Testing: two simple evaluations that answer the question
Spirometry is a breathing test performed in the office that takes about 15 minutes. You blow into a device that measures how much air you can exhale and how fast you can exhale it. The two key measurements are FEV1 (the volume of air exhaled in the first second) and FVC (the total volume of a full exhalation). If the ratio of FEV1 to FVC is reduced, airway obstruction is present. If the obstruction improves after inhaling a bronchodilator (albuterol), the reversibility confirms asthma. Normal spirometry does not completely rule out asthma (some patients have normal results between episodes), and a methacholine challenge test can unmask airway hyperreactivity in these cases.

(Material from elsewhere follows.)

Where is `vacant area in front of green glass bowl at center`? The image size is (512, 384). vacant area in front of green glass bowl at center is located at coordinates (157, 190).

Allergy testing identifies which allergens your immune system reacts to. Skin prick testing at our clinic covers the full range of Central Texas allergens and produces results in 20 minutes. When combined with spirometry, the two tests answer the question definitively: is asthma present, and if so, which allergens are driving it?
Treating the connection
If allergic asthma is confirmed, the treatment approach targets both the lungs and the allergies simultaneously. Inhaled corticosteroids control airway inflammation. Nasal corticosteroid sprays control nasal inflammation (which also improves lung function through the united airways mechanism). Allergen avoidance reduces the trigger load on both systems. And immunotherapy, when appropriate, retrains the immune system to tolerate the triggering allergens, reducing inflammation in both the upper and lower airways over time.

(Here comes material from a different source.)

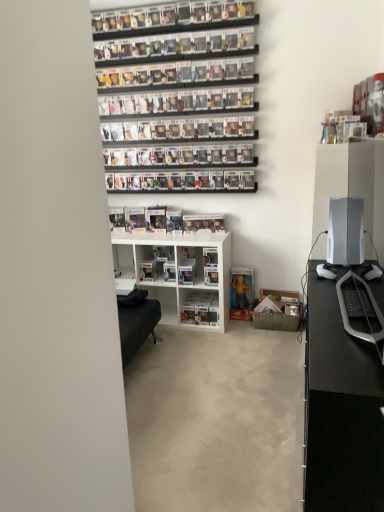 What do you see at coordinates (340, 410) in the screenshot? I see `black glossy desk at right` at bounding box center [340, 410].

For patients with severe allergic asthma, biologic medications like omalizumab (Xolair) block IgE, the antibody driving the allergic response. By intercepting IgE before it can trigger mast cells, Xolair reduces both nasal and lung symptoms and can dramatically improve asthma control in patients who have not responded adequately to standard treatment. It is administered as an injection every two to four weeks and is available at our clinic for qualifying patients.
The takeaway: if you have nasal allergies and any respiratory symptoms, the two conditions are probably connected, and treating the connection (rather than treating each symptom in isolation) produces the best outcome. Getting both spirometry and allergy testing gives you and your allergist the complete picture needed to build an integrated treatment plan.